Welcome to The International Association for the Study of Popular Music UK and Ireland Branch

The Punk Scene in France (1976–2016): 40 Years of History

Posted: July 16th, 2016 | Filed under: Calls for Papers | No Comments »

International and interdisciplinary conference
Philharmonie de Paris, 25 and 26 November 2016

Organized by CESR (U. François Rabelais/CNRS/ MCC) and THALIM (CNRS/ENS/U. Paris 3). In association with the Punk Scholars Network.

During the summer of 1976, simultaneously in the United States, Australia, the United Kingdom and across many European countries including France, scores of musical groups were suddenly being referred to in the press or self-defining themselves as “punk”, a slang term meaning lout, a good-for-nothing, a worthless nobody. Defined by Hebdige as an “unnatural synthesis” and an “alliance of diverse and superficially incompatible musical traditions”, all of these groups had one thing in common: the desire to wipe the slate of rock history clean and to start from scratch, thanks to a form of music which laid stress on simplicity, on lyrics which derided social and political conventions, and on an energetic and confrontational attitude. In the stultifying France of president Valérie Giscard d’Estaing, where the ebbing shadow of Gaullism and of the May 1968 student protests lingered on, the punk explosion, signaled as early as summer 1976 by the Mont-de-Marsan festival, defied the pervasive gloom linked to the economic crisis and to rising unemployment, and voiced its refusal of boredom. The first stage of a movement which asserted lack of hope and of prospects – summed up by the motto “No Future” – came to a close in 1978 when across the Western world, many iconic groups brought about their own end and a large number of scenes disappeared, upstaged by emerging musical trends such as post-punk, new wave and disco. And yet punk was to be rejuvenated in France, as elsewhere, by the emergence of a novel wave of punk which was characterized by a harsher and less melodic sound and by more politically committed lyrics, the appearance of new musical categories (street punk, hardcore, oi, etc.) and new sartorial codes (studded leather, Mohican haircuts, etc.), reinventing what it means to sound punk and to be punk up until this very day. The study of this ever-unfolding and evolving history, with all of its paradoxes, strengths and weaknesses, is the task which lies at the heart of this conference.
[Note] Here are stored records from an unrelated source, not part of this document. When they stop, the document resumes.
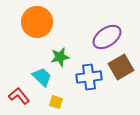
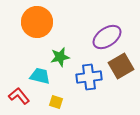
brown square: moved 1 px up
cyan trapezoid: moved 2 px left, 1 px up; rotated 30 degrees counterclockwise
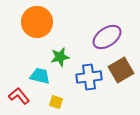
brown square: moved 4 px down
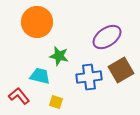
green star: moved 1 px left, 1 px up; rotated 24 degrees clockwise
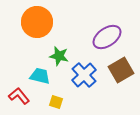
blue cross: moved 5 px left, 2 px up; rotated 35 degrees counterclockwise
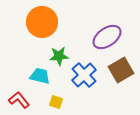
orange circle: moved 5 px right
green star: rotated 18 degrees counterclockwise
red L-shape: moved 4 px down
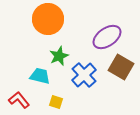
orange circle: moved 6 px right, 3 px up
green star: rotated 18 degrees counterclockwise
brown square: moved 3 px up; rotated 30 degrees counterclockwise
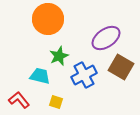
purple ellipse: moved 1 px left, 1 px down
blue cross: rotated 15 degrees clockwise
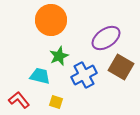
orange circle: moved 3 px right, 1 px down
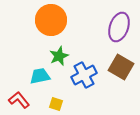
purple ellipse: moved 13 px right, 11 px up; rotated 36 degrees counterclockwise
cyan trapezoid: rotated 25 degrees counterclockwise
yellow square: moved 2 px down
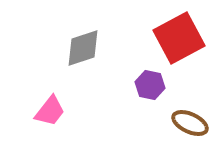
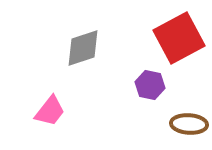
brown ellipse: moved 1 px left, 1 px down; rotated 21 degrees counterclockwise
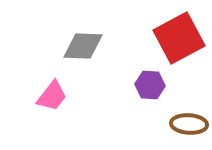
gray diamond: moved 2 px up; rotated 21 degrees clockwise
purple hexagon: rotated 8 degrees counterclockwise
pink trapezoid: moved 2 px right, 15 px up
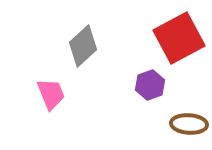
gray diamond: rotated 45 degrees counterclockwise
purple hexagon: rotated 24 degrees counterclockwise
pink trapezoid: moved 1 px left, 2 px up; rotated 60 degrees counterclockwise
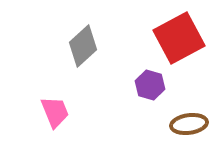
purple hexagon: rotated 24 degrees counterclockwise
pink trapezoid: moved 4 px right, 18 px down
brown ellipse: rotated 12 degrees counterclockwise
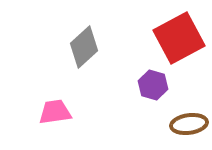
gray diamond: moved 1 px right, 1 px down
purple hexagon: moved 3 px right
pink trapezoid: rotated 76 degrees counterclockwise
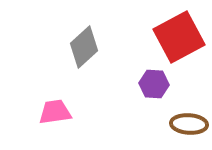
red square: moved 1 px up
purple hexagon: moved 1 px right, 1 px up; rotated 12 degrees counterclockwise
brown ellipse: rotated 12 degrees clockwise
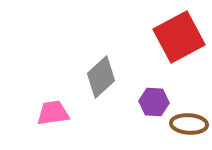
gray diamond: moved 17 px right, 30 px down
purple hexagon: moved 18 px down
pink trapezoid: moved 2 px left, 1 px down
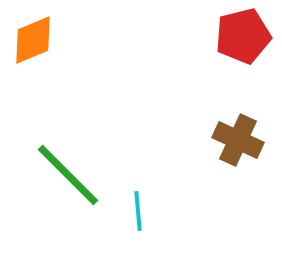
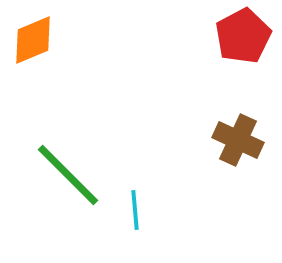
red pentagon: rotated 14 degrees counterclockwise
cyan line: moved 3 px left, 1 px up
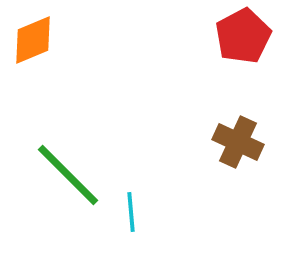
brown cross: moved 2 px down
cyan line: moved 4 px left, 2 px down
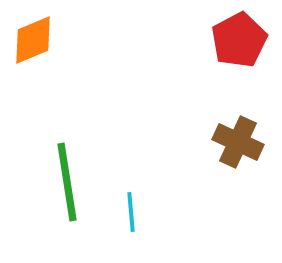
red pentagon: moved 4 px left, 4 px down
green line: moved 1 px left, 7 px down; rotated 36 degrees clockwise
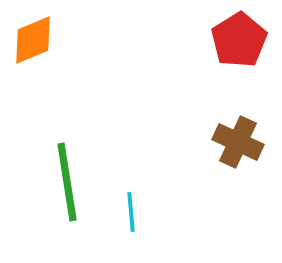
red pentagon: rotated 4 degrees counterclockwise
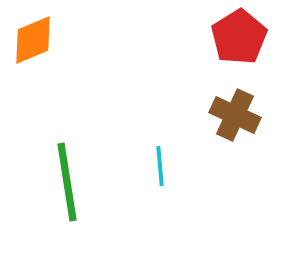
red pentagon: moved 3 px up
brown cross: moved 3 px left, 27 px up
cyan line: moved 29 px right, 46 px up
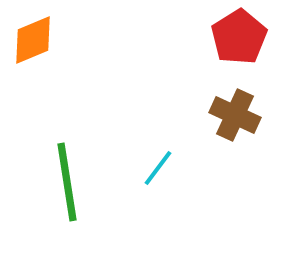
cyan line: moved 2 px left, 2 px down; rotated 42 degrees clockwise
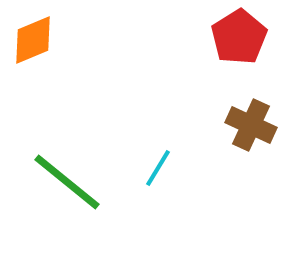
brown cross: moved 16 px right, 10 px down
cyan line: rotated 6 degrees counterclockwise
green line: rotated 42 degrees counterclockwise
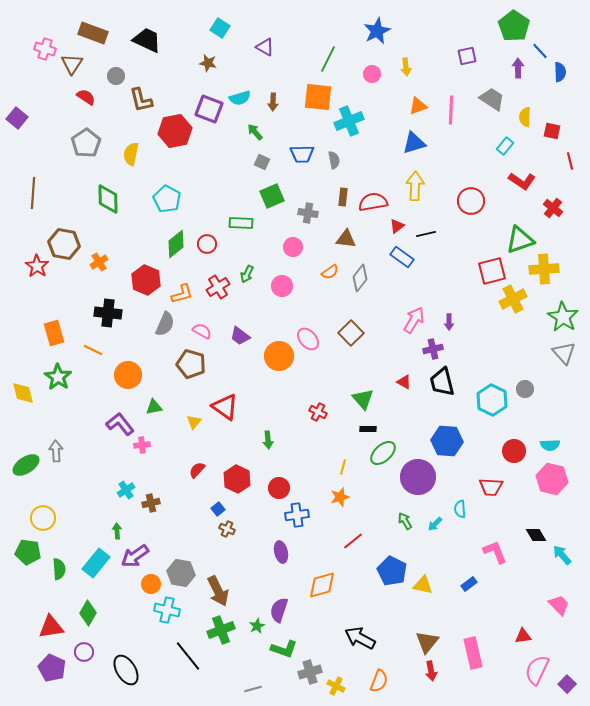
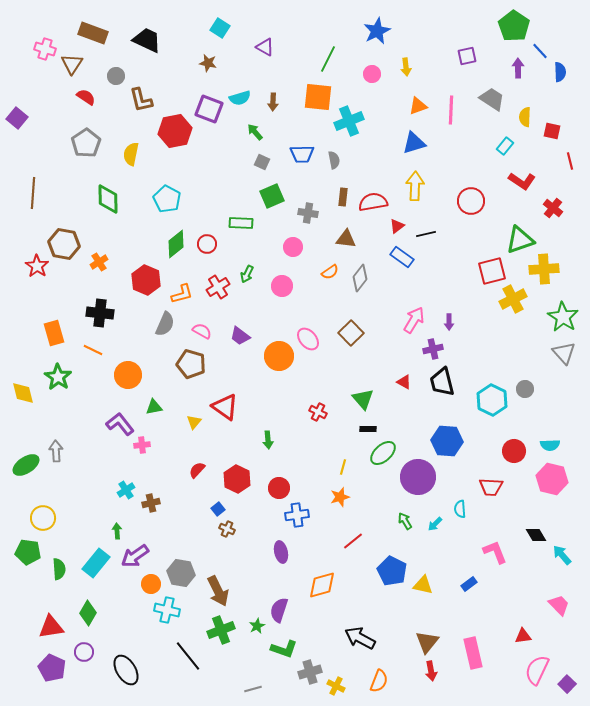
black cross at (108, 313): moved 8 px left
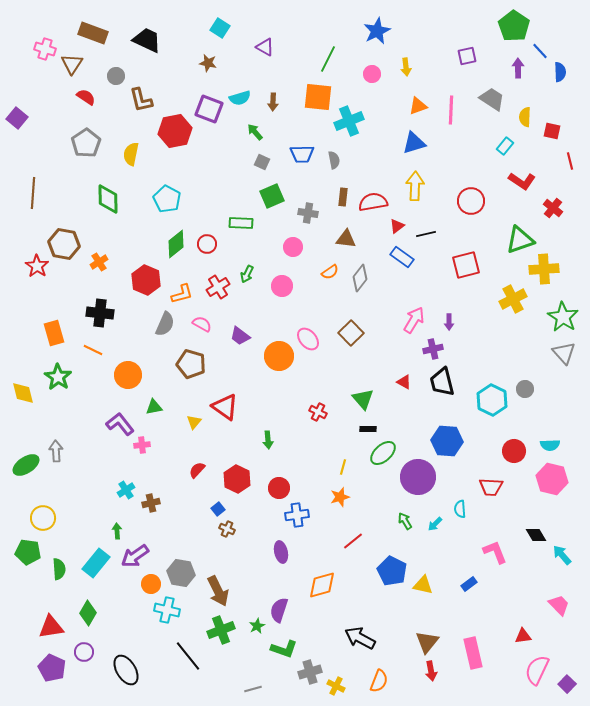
red square at (492, 271): moved 26 px left, 6 px up
pink semicircle at (202, 331): moved 7 px up
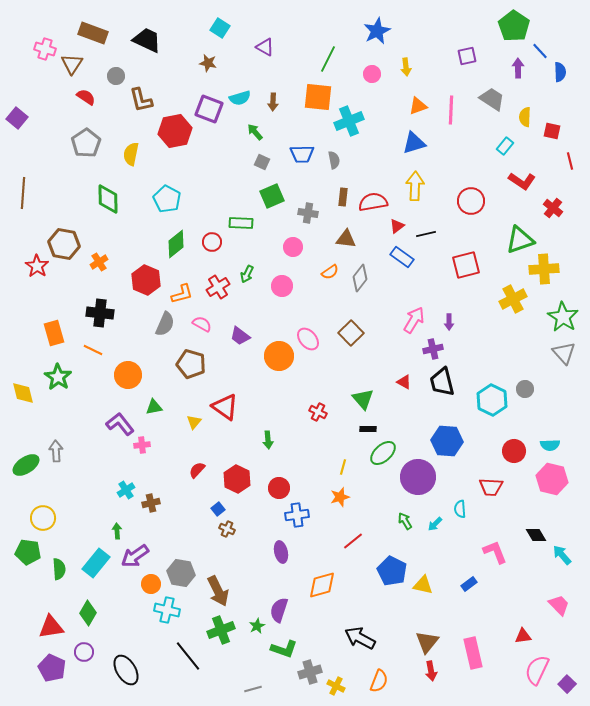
brown line at (33, 193): moved 10 px left
red circle at (207, 244): moved 5 px right, 2 px up
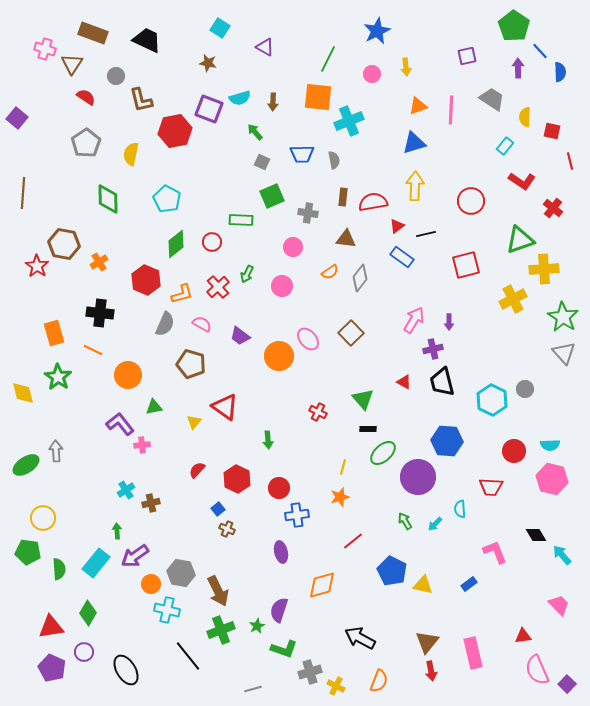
green rectangle at (241, 223): moved 3 px up
red cross at (218, 287): rotated 10 degrees counterclockwise
pink semicircle at (537, 670): rotated 48 degrees counterclockwise
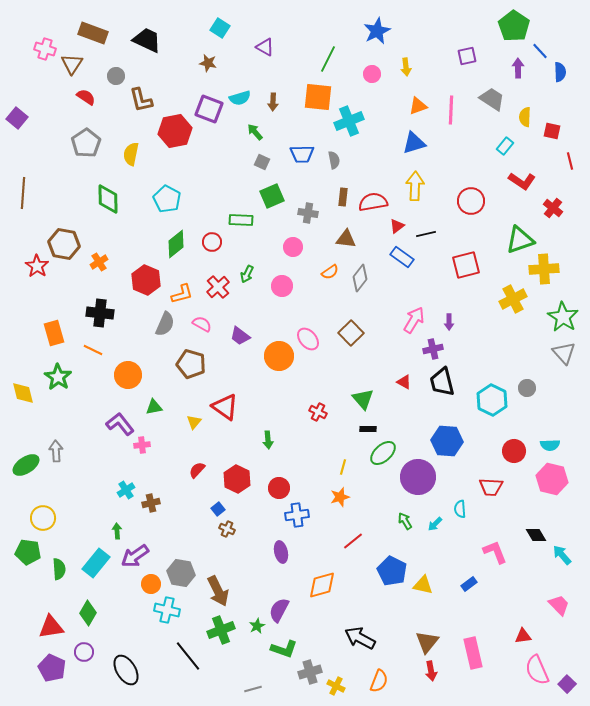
gray circle at (525, 389): moved 2 px right, 1 px up
purple semicircle at (279, 610): rotated 10 degrees clockwise
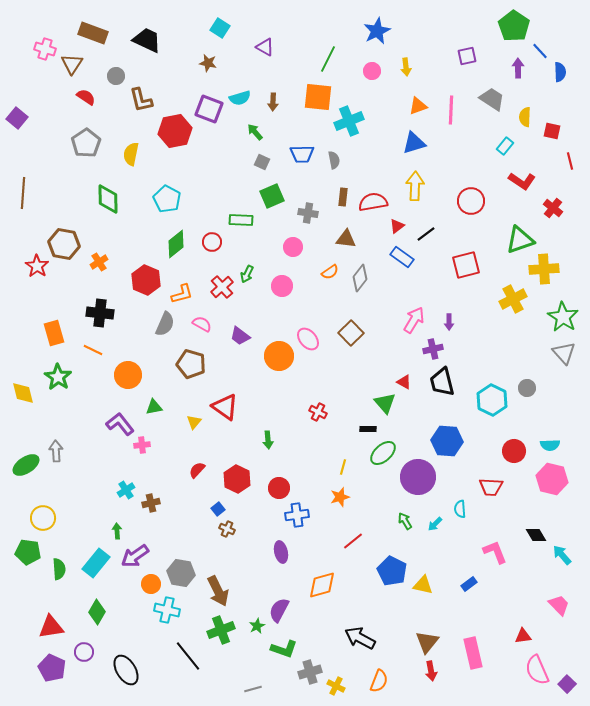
pink circle at (372, 74): moved 3 px up
black line at (426, 234): rotated 24 degrees counterclockwise
red cross at (218, 287): moved 4 px right
green triangle at (363, 399): moved 22 px right, 4 px down
green diamond at (88, 613): moved 9 px right, 1 px up
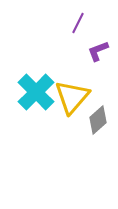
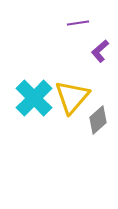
purple line: rotated 55 degrees clockwise
purple L-shape: moved 2 px right; rotated 20 degrees counterclockwise
cyan cross: moved 2 px left, 6 px down
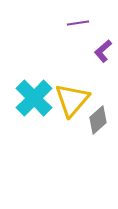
purple L-shape: moved 3 px right
yellow triangle: moved 3 px down
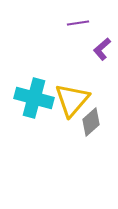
purple L-shape: moved 1 px left, 2 px up
cyan cross: rotated 30 degrees counterclockwise
gray diamond: moved 7 px left, 2 px down
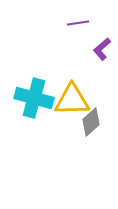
yellow triangle: rotated 48 degrees clockwise
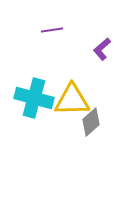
purple line: moved 26 px left, 7 px down
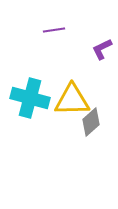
purple line: moved 2 px right
purple L-shape: rotated 15 degrees clockwise
cyan cross: moved 4 px left
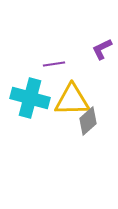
purple line: moved 34 px down
gray diamond: moved 3 px left, 1 px up
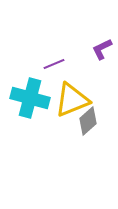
purple line: rotated 15 degrees counterclockwise
yellow triangle: rotated 21 degrees counterclockwise
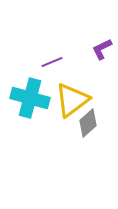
purple line: moved 2 px left, 2 px up
yellow triangle: rotated 15 degrees counterclockwise
gray diamond: moved 2 px down
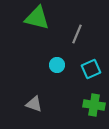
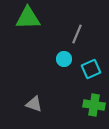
green triangle: moved 9 px left; rotated 16 degrees counterclockwise
cyan circle: moved 7 px right, 6 px up
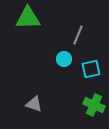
gray line: moved 1 px right, 1 px down
cyan square: rotated 12 degrees clockwise
green cross: rotated 15 degrees clockwise
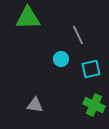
gray line: rotated 48 degrees counterclockwise
cyan circle: moved 3 px left
gray triangle: moved 1 px right, 1 px down; rotated 12 degrees counterclockwise
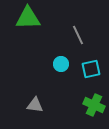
cyan circle: moved 5 px down
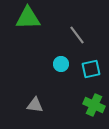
gray line: moved 1 px left; rotated 12 degrees counterclockwise
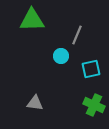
green triangle: moved 4 px right, 2 px down
gray line: rotated 60 degrees clockwise
cyan circle: moved 8 px up
gray triangle: moved 2 px up
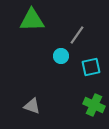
gray line: rotated 12 degrees clockwise
cyan square: moved 2 px up
gray triangle: moved 3 px left, 3 px down; rotated 12 degrees clockwise
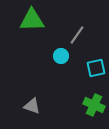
cyan square: moved 5 px right, 1 px down
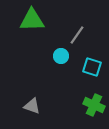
cyan square: moved 4 px left, 1 px up; rotated 30 degrees clockwise
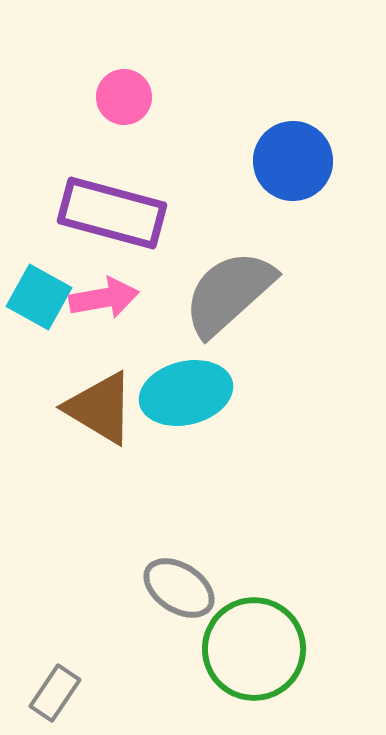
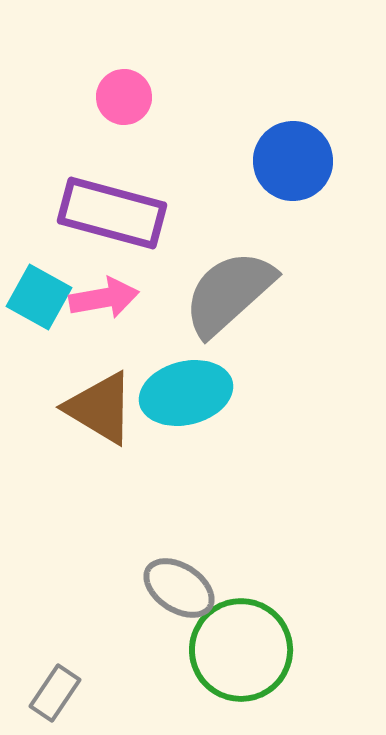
green circle: moved 13 px left, 1 px down
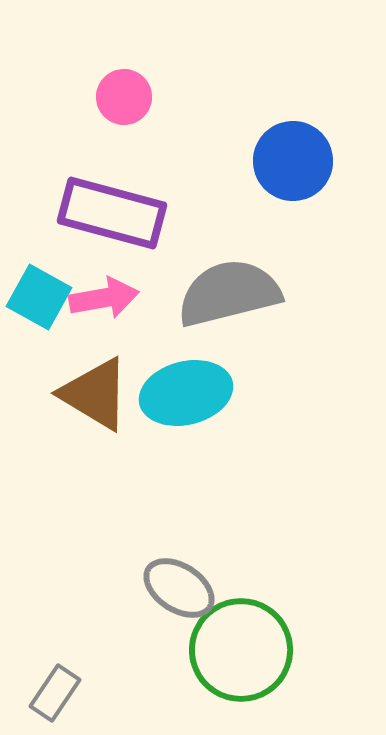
gray semicircle: rotated 28 degrees clockwise
brown triangle: moved 5 px left, 14 px up
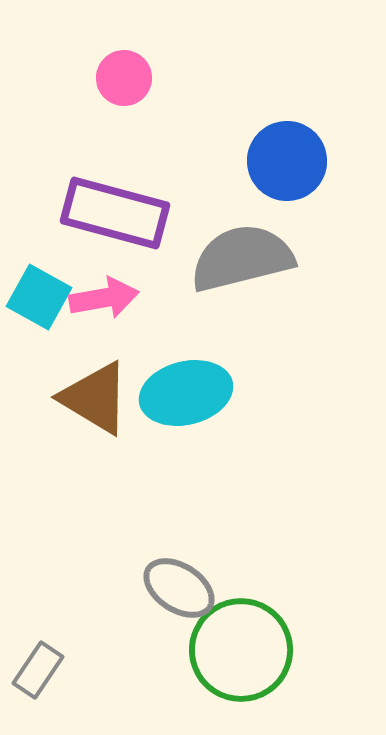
pink circle: moved 19 px up
blue circle: moved 6 px left
purple rectangle: moved 3 px right
gray semicircle: moved 13 px right, 35 px up
brown triangle: moved 4 px down
gray rectangle: moved 17 px left, 23 px up
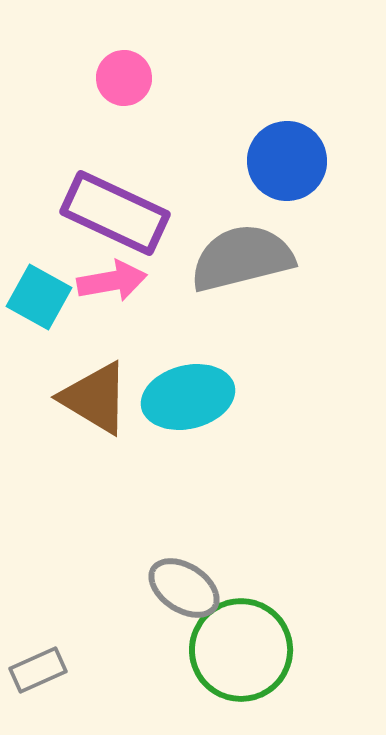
purple rectangle: rotated 10 degrees clockwise
pink arrow: moved 8 px right, 17 px up
cyan ellipse: moved 2 px right, 4 px down
gray ellipse: moved 5 px right
gray rectangle: rotated 32 degrees clockwise
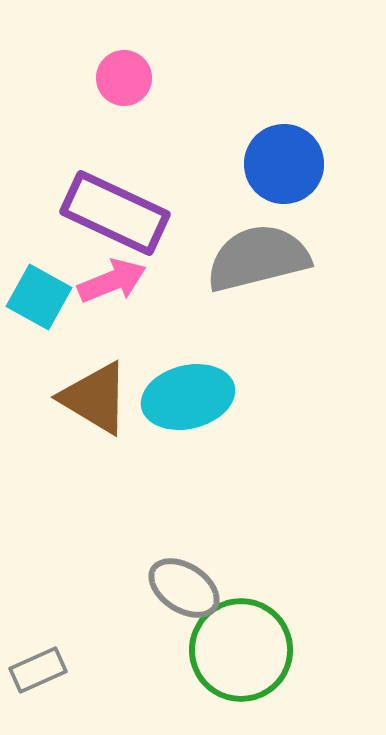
blue circle: moved 3 px left, 3 px down
gray semicircle: moved 16 px right
pink arrow: rotated 12 degrees counterclockwise
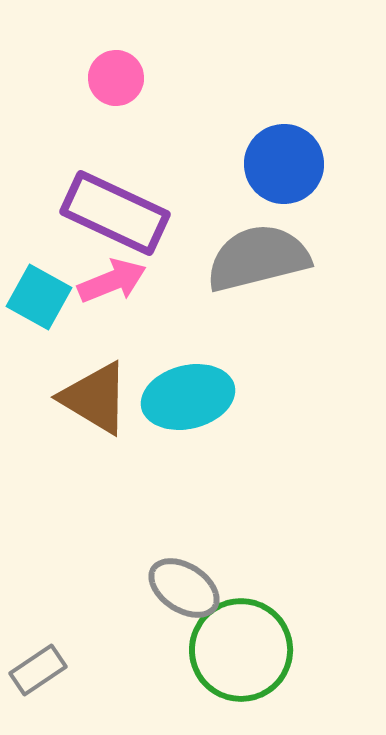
pink circle: moved 8 px left
gray rectangle: rotated 10 degrees counterclockwise
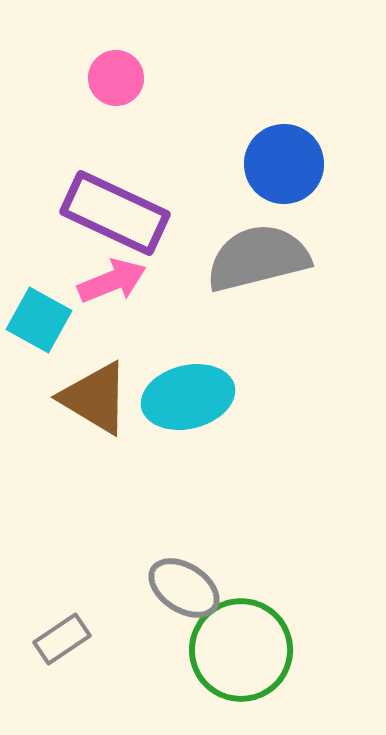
cyan square: moved 23 px down
gray rectangle: moved 24 px right, 31 px up
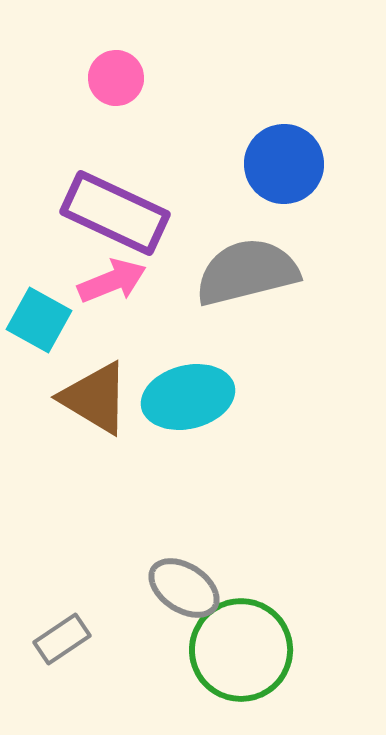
gray semicircle: moved 11 px left, 14 px down
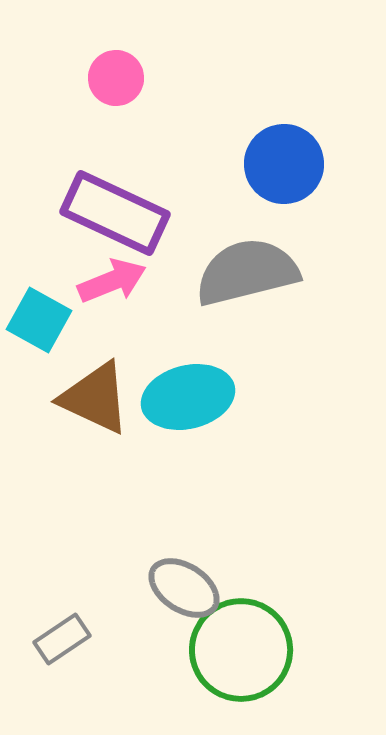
brown triangle: rotated 6 degrees counterclockwise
The aim of the conference is thus to reconsider the relevance of the periodizations and turning-points which are taken to define and structure France”s forty-year-old punk scene, to transcend interpretations which view the punk phenomenon as an essentially Anglo-American cultural expression and to examine how the boundaries between a hegemonic culture and a relatively subversive culture are constructed and negotiated.

Proposals should be submitted no later than the 15th September 2016 and sent to the following addresses :  [email protected] and [email protected].

They should include a title, an abstract (15 lines max) and a short biography and bibliography (10 lines max).

The presentations will last 20 minutes and will be followed by a discussion.